Masking Multiple Databases

It is easy to mask multiple databases simultaneously from a single DataVeil project.

You just add as many Database connections to a project as you like and configure masks normally for each database.

If you need to mask multiple databases then there are some considerations that favor creating a single project containing multiple database definitions and there are others that favor creating separate projects to contain only one database definition in each.

Concurrency & Throughput

A benefit of multiple database connections in a single project is that all of the database schemas shall get masked simultaneously.

Assuming each of the database schemas have separate resources that do not compete with each other (e.g. each resides on a different server) then all of the database schemas shall get masked in parallel with no degradation in performance compared to masking each individually in sequence. DataVeil will not be a bottleneck because during masking execution DataVeil behaves mostly as a controller dispatching batch masking commands to each database connection. The actual masking tasks are performed on the DBMS. Therefore, DataVeil is mostly idle during the masking process.

For example, if you have 10 database schemas where each takes around 5 hours to mask, then running these concurrently from a single project will take a total execution time of around 5 hours (i.e. the longest running database) to mask all 10 databases. Conversely, if you performed the masking one database at a time then it would take approximately 50 hours.

Clearly there is a very significant throughput advantage in masking multiple databases from a single project.

There are also some good reasons why this may not be a suitable approach for some users. This is described below.


Consistent Data Across Multiple Databases

If data must be masked consistently across multiple databases then the mechanism that DataVeil provides to achieve this is Deterministic mode masking. Putting all the database schemas into a single project for the sake of consistent masking will not make any difference.

In fact, if a single project contains multiple databases and some databases encounter masking errors while other databases complete without errors then you will end up with inconsistent data across the databases. i.e. Some databases will contain masked values and some will still contain the original values. If you were to simply re-run the masking project then the already-masked data would get masked to yet different values (masking masked values. E.g. "Smith" to "Jones" to "Bunting") whereas the others would contain original values masked only once ("Smith" to "Jones").

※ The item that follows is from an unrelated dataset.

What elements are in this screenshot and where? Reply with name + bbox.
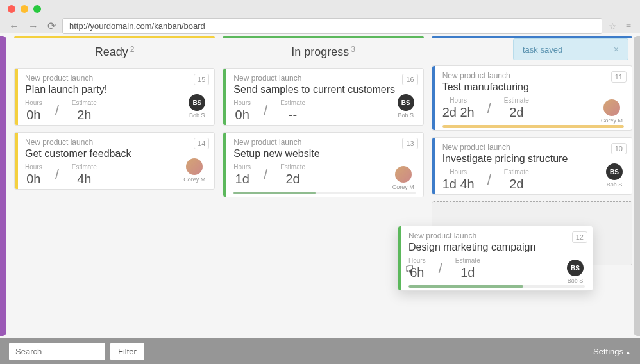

Therefore, if you need consistency across multiple databases when all databases are masked from a single project then you need to ensure that all database connections are reliable and that the masking definitions are correct (e.g. won't occasionally generate duplicates for columns with unique constraints) so that each database masking will complete successfully every time. Otherwise you may find that you will need to restore data on some databases, or create new projects to re-attempt to mask only those databases that did not complete successfully and skip those that did.

The alternative is to create separate projects for each database and execute each project one at a time. If an error occurs then the process can be halted and corrected before continuing to execute the remaining projects for the other databases.

If data consistency across the databases is not required then of course you can just put all the database definitions in a single project and re-run the project without issues whenever some of the databases encountered masking errors and others completed successfully.